A Global telecommunications giant  was handed fines of $25 million by FCC for data stolen names and full and partial social security numbers of about 28oK customers in the US.

https://www.fcc.gov/document/att-pay-25m-settle-investigation-three-data-breaches-0

Organizational risk continues  to rise as  data breaches overwhelm today’s information security technologies and procedures. Despite billions expended on  information security every year, highly motivated cyber gangs, organized crime and nation states are winning the cyber-arms race. Once networks and systems are breached, sensitive data seems to be pilfered at will. Organizations acknowledge their vulnerabilities.  Publicly traded companies detail that sensitive that data is at risk and no assurances can be made about safety.

Confidence in having a current and accurate accounting of sensitive data location location and  protection is very low in organizations. This trend  will continue in the foreseeable future.

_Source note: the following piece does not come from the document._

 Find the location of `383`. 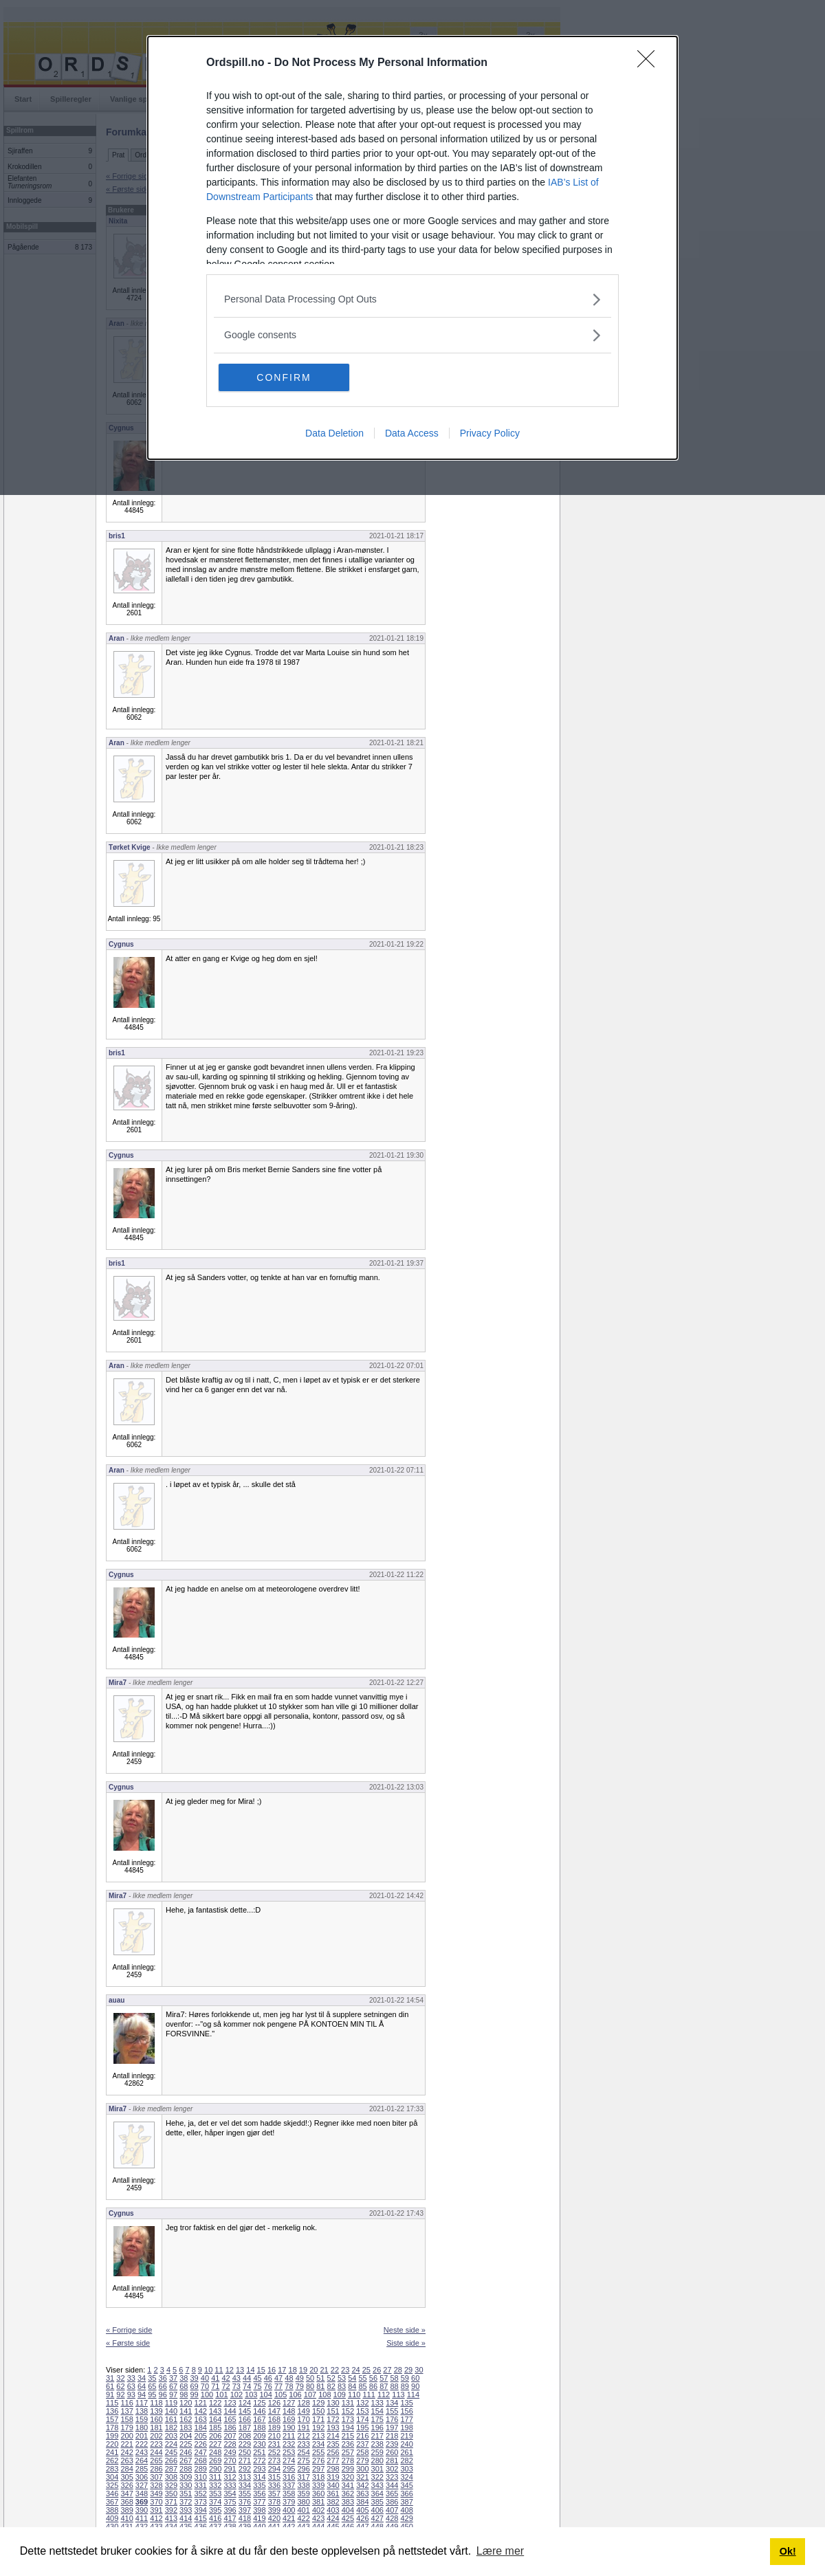

383 is located at coordinates (348, 2502).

Data Security Intelligence allows organizations to view an enterprise sensitive data landscape; calculating sensitive data risk on an ongoing basis. The risk score is illuminated by views of sensitive data creation and consumption, department and geographic distribution, value and data protection applied. Decision makers can understand if risk factors are improving or deteriorating with security strategies and adjust on a continuous basis. Practitioners are provided actionable details on risks so that data protection and other remediation is prioritized for the highest value and at risk assets.

Data protection includes data encryption, masking, tokenization and access controls. As none of these are silver bullets, a layered approach is needed to ensure that data being used by LoB, administration, partners and contractors is tightly controlled. With these controls, sensitive data access can be blocked, limited or eliminated to prevent broad-scale data theft.